# Advice on bent steel dropout repair



## CBookman (Sep 9, 2008)

Hey all, 

New to this forum, pretty much gathering info for when I finally dive into building a bike for myself. Some sick work and highly respectable craftsmen in here for sure. 

Anyways, I bent the crap out of my hanger/drop out on my steel road bike.
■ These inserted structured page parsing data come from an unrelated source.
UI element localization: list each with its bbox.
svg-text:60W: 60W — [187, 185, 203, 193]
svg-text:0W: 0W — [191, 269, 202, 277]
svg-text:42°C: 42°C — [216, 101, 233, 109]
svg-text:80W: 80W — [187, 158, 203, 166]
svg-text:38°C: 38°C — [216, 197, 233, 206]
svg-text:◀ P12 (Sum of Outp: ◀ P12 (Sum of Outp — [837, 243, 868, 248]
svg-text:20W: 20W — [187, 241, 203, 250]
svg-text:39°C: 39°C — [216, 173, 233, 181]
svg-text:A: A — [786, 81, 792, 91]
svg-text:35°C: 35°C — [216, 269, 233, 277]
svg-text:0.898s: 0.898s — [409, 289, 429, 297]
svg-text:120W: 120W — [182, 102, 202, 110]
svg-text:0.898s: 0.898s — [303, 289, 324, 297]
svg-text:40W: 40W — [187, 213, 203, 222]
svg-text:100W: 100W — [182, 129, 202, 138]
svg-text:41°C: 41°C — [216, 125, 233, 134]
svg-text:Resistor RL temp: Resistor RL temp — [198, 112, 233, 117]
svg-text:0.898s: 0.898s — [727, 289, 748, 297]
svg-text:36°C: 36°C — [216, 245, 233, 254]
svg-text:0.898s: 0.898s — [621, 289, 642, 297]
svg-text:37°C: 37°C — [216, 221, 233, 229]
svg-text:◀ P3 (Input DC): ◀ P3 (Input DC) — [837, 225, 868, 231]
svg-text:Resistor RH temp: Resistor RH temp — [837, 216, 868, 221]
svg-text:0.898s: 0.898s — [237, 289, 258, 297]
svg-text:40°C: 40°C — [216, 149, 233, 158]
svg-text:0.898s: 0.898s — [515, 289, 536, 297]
It's an old Trek made of Reynolds 531, with horizontal dropouts.

The derailleur was sucked up into the rear wheel, it spread the dropout and twisted it, and the hanger is bent. 
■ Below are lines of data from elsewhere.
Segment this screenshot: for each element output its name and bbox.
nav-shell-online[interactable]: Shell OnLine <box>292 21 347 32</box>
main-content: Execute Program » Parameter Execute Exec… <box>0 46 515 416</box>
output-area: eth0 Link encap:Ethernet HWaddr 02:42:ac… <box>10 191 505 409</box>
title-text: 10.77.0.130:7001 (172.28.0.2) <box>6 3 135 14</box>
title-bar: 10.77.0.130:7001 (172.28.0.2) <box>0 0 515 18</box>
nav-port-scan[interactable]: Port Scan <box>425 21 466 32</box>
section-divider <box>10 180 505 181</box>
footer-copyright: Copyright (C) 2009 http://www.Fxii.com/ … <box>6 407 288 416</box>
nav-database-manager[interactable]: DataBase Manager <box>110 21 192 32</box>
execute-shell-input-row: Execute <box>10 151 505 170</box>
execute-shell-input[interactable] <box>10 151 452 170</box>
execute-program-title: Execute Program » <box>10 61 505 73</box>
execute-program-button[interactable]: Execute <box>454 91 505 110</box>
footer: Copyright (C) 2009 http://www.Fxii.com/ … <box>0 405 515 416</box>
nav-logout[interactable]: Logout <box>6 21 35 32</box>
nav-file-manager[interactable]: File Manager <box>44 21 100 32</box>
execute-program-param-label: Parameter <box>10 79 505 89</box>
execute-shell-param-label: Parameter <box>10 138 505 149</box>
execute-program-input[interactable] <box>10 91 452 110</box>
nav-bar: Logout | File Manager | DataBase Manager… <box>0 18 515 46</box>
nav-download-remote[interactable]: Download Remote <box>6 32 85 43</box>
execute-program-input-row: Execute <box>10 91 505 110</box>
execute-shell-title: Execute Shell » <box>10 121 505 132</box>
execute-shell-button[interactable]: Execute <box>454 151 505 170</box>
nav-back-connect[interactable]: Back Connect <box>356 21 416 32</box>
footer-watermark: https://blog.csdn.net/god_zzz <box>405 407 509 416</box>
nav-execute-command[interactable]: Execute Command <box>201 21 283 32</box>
Frame was powdercoated last year, and I'd like to not have to have it redone if at all possible. 

Basically, I'm wondering if there is a way to get it back to normal without using heat?

If not, should I remove the powder coat prior to heating it, and how far down the stays should I go?


----------



## Clockwork Bikes (Jun 17, 2006)

Just go slow and bend it back.


----------



## j-ro (Feb 21, 2009)

If you can get ahold of the same powder that was used you might be able to do a spot repair by turning it into 'paint' with a little acetone.

That said, a rattlecan color that is close would do the trick just fine once it's straight.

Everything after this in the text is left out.